Please copy the records below word for word, leaving out the pictures.

Collection entries:
***

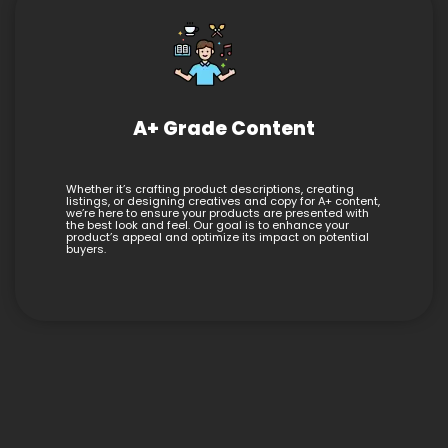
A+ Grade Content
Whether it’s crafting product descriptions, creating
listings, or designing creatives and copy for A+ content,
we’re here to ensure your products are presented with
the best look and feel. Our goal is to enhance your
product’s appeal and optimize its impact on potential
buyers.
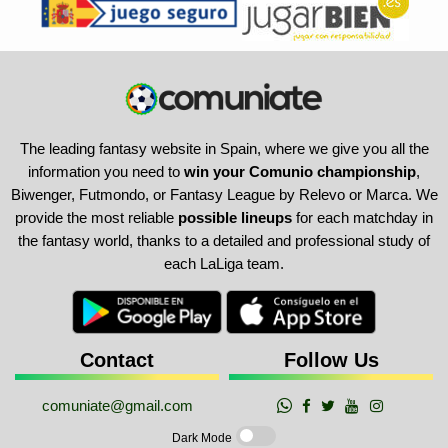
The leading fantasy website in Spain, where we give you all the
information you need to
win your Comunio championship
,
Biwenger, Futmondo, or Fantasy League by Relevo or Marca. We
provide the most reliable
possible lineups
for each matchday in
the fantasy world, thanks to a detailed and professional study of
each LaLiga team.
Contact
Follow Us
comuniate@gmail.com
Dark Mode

***

Reply »
A+ Grade Content
Whether it’s crafting product descriptions, creating
listings, or designing creatives and copy for A+ content,
we’re here to ensure your products are presented with
the best look and feel. Our goal is to enhance your
product’s appeal and optimize its impact on potential
buyers.
The leading fantasy website in Spain, where we give you all the
information you need to
win your Comunio championship
,
Biwenger, Futmondo, or Fantasy League by Relevo or Marca. We
provide the most reliable
possible lineups
for each matchday in
the fantasy world, thanks to a detailed and professional study of
each LaLiga team.
Contact
Follow Us
comuniate@gmail.com
Dark Mode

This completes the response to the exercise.